Here in vivid narrative is the truth of the proverbial saying: you become like what you worship. Worship isn’t an optional add on to the life of humans. It’s why we were made. It’s hardwired into our system. God made you to worship Him, and by worshipping Him you most truly bear His image. To be human is to imitate and image forth God our Creator.
If you determine to worship anything else, you are also bound to the imitation of that thing. If you serve a golden calf, you become like a wild ox. This is why the self-absorption of our age is so very destructive. If you become like what you worship, what happens when you worship a powerless and depraved creature in rebellion to his Creator? You get a human deteriorating into themselves. It’s moral radioactive decay. The only remedy for such a moral implosion is to repent and worship God alone according to His Word.

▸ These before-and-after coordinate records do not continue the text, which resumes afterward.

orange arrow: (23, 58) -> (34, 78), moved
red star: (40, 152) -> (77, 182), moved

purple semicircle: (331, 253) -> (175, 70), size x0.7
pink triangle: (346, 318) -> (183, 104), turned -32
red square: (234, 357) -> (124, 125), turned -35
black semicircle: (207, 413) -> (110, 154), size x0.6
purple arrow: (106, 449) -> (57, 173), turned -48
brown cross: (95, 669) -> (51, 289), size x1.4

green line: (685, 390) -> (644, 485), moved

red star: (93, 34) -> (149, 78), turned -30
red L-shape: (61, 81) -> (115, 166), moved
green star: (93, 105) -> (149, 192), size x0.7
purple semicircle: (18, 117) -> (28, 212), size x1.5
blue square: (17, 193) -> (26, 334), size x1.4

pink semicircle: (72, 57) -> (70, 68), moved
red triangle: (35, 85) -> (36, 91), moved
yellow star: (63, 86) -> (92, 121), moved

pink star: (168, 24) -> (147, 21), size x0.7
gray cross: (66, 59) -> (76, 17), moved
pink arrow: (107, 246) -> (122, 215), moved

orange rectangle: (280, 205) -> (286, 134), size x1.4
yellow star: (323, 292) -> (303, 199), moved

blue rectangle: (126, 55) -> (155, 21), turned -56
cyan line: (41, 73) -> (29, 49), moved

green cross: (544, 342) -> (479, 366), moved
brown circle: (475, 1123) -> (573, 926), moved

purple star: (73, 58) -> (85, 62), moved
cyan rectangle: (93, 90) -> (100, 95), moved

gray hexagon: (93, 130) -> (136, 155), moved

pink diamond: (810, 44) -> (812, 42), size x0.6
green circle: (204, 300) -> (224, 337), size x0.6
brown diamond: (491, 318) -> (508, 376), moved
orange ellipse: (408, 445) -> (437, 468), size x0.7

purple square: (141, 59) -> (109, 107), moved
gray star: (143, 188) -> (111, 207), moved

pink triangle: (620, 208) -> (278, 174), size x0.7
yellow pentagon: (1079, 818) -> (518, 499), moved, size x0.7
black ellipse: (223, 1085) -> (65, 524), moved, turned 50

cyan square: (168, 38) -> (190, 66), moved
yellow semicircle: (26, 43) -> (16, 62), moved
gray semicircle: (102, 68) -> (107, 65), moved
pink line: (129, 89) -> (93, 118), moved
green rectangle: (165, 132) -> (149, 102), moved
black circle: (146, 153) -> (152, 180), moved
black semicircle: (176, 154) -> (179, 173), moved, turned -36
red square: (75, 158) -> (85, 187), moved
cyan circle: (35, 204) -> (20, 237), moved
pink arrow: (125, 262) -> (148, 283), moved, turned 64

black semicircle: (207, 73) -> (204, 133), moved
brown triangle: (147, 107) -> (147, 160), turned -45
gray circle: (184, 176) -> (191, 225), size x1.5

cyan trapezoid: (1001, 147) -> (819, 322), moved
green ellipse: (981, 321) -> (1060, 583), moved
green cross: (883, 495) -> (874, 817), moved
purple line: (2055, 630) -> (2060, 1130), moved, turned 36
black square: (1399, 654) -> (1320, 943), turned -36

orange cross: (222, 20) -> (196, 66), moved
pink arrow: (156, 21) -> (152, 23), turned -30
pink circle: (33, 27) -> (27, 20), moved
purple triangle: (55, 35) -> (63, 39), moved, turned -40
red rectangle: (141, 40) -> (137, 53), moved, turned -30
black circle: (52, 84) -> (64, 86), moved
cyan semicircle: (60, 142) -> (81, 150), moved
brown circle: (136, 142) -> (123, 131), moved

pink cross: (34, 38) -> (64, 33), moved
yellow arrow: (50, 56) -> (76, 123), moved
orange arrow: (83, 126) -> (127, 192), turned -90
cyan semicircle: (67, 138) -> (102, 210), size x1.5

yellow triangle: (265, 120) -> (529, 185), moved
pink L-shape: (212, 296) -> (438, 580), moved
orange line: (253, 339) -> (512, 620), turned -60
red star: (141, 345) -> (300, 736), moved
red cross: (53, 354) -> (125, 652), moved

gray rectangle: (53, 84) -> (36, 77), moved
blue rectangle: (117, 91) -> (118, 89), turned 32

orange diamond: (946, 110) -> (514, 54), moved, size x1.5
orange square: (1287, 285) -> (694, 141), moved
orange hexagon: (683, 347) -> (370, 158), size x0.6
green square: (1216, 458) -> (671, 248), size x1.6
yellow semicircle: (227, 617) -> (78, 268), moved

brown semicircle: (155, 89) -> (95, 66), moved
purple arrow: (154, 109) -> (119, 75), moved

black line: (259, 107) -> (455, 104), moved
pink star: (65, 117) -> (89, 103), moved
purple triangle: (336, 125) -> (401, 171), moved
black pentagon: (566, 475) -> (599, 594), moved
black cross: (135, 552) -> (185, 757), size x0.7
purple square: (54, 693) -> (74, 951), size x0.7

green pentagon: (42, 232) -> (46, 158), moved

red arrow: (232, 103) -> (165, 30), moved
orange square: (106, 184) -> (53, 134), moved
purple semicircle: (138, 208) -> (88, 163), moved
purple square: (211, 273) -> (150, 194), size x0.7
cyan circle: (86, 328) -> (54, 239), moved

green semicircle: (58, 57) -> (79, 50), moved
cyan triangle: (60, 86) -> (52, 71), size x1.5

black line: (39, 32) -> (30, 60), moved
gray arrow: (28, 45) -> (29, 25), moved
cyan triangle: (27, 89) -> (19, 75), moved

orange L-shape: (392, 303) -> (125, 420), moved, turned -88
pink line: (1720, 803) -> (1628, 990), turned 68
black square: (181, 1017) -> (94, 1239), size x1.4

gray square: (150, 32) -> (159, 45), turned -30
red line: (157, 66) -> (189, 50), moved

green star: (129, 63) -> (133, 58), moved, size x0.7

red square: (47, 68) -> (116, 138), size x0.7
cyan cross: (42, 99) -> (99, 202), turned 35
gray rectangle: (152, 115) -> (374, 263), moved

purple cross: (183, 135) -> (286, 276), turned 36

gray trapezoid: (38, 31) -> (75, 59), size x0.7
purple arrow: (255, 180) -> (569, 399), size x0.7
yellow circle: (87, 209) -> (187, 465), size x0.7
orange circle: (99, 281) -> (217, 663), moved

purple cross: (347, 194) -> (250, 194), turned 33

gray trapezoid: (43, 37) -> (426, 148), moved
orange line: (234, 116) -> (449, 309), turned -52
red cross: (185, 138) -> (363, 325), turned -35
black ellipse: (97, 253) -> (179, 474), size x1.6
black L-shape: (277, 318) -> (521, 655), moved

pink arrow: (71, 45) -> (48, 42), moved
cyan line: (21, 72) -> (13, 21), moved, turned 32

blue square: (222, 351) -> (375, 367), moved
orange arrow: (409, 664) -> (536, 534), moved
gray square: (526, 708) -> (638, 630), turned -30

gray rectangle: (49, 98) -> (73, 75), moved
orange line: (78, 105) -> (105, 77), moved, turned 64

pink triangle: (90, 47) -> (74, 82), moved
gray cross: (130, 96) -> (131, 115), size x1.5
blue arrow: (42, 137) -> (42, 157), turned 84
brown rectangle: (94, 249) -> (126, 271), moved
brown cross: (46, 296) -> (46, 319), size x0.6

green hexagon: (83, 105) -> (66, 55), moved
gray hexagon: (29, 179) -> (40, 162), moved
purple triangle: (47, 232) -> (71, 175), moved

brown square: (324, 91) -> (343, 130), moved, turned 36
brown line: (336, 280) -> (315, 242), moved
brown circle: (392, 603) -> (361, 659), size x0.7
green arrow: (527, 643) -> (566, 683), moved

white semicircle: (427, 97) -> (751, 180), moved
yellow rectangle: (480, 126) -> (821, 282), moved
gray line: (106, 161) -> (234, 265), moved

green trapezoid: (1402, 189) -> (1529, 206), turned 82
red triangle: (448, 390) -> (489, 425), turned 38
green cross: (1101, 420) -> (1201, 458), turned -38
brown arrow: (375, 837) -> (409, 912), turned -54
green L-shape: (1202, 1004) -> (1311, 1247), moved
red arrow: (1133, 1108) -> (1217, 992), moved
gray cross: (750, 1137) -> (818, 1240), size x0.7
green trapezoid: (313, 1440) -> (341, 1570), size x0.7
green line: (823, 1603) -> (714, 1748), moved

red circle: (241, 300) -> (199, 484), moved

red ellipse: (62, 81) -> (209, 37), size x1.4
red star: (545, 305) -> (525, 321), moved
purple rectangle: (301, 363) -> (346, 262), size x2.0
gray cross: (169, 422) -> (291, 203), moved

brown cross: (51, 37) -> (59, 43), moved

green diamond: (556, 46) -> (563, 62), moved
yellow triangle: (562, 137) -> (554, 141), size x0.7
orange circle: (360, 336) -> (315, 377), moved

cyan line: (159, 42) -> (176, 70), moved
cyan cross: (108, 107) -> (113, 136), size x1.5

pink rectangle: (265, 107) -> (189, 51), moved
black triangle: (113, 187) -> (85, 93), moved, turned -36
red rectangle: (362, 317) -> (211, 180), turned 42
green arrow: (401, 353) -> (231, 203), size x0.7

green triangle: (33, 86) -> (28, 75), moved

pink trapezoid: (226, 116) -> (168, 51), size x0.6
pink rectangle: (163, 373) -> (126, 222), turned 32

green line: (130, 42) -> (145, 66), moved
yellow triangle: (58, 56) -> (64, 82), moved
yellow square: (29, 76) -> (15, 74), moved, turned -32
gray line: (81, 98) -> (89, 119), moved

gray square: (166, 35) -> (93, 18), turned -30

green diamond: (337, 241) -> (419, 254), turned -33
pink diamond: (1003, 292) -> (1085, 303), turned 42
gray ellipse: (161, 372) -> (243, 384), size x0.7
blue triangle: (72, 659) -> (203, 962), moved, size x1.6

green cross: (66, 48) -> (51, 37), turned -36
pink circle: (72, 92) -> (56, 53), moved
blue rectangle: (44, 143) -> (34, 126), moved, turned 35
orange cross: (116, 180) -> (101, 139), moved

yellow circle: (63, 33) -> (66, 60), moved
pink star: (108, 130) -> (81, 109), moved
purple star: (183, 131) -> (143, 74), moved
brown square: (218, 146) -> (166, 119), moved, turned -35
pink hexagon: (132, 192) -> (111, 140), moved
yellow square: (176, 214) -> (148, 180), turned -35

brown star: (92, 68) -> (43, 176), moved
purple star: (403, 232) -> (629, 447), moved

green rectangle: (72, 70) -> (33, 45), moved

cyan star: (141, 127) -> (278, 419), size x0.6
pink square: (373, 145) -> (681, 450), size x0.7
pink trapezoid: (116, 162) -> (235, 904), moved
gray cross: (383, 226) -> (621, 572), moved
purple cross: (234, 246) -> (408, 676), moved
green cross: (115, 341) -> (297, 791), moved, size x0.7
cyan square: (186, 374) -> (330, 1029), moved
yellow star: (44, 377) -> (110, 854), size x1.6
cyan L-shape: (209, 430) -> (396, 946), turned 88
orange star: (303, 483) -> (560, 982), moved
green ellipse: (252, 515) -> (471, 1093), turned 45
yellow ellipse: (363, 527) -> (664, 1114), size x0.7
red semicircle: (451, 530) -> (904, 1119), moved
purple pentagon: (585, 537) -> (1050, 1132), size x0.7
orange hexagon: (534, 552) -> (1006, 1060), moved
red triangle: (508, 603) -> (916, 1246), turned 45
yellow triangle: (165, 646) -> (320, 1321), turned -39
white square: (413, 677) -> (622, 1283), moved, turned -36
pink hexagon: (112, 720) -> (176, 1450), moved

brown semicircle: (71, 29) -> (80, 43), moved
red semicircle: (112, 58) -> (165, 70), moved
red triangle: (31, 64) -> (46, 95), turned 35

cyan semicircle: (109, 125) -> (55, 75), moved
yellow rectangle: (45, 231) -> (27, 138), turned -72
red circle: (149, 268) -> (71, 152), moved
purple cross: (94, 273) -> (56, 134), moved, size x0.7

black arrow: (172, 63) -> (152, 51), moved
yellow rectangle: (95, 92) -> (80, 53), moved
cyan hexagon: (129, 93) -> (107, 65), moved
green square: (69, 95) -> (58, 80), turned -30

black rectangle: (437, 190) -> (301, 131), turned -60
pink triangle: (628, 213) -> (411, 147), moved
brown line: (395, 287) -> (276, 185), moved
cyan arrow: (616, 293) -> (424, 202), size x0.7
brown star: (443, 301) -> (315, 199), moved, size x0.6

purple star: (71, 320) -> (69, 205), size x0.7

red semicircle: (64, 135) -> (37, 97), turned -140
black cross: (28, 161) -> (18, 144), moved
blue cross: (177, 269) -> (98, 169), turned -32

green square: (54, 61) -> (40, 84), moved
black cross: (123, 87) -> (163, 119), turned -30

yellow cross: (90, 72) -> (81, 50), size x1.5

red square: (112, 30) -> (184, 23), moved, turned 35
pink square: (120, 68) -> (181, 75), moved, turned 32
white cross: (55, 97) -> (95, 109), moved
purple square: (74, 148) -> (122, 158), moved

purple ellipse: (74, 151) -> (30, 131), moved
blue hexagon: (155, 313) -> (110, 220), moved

Thus, I emphasize again, the only solution to be clothed in Jesus and then by His Spirit become more like Jesus.
The Delight of Duty
Consider this insight from a Scottish minister of the late 17th century: The severities of a holy life, and that constant watch which we are obliged to keep over our hearts and ways, are very troublesome to those who are only ruled and acted by an external law, and have no law in their minds inclining them to the performance of their duty: but where divine love possesseth the soul, it stands as sentinel to keep out every thing that may offend the beloved, and doth disdainfully repulse those temptations which assault it: it complieth cheerfully, not only with explicit commands, but with the most secret notices of the beloved’s pleasure, and is ingenious in discovering what will be most grateful and acceptable unto him: it makes mortification and self-denial change their harsh and dreadful names, and become easy, sweet, and delightful things.
This is simply an elaboration upon Jesus’ own very simple teaching: “If ye love me, keep my commandments (Jhn 14:15).” The secret to becoming more like Jesus is, quite simply, to love Jesus. To love Him more than houses, money, land, fame, or the praise of men. To love Him more than your own life. To live for Him and to die for Him simply because He is worthy to receive your all.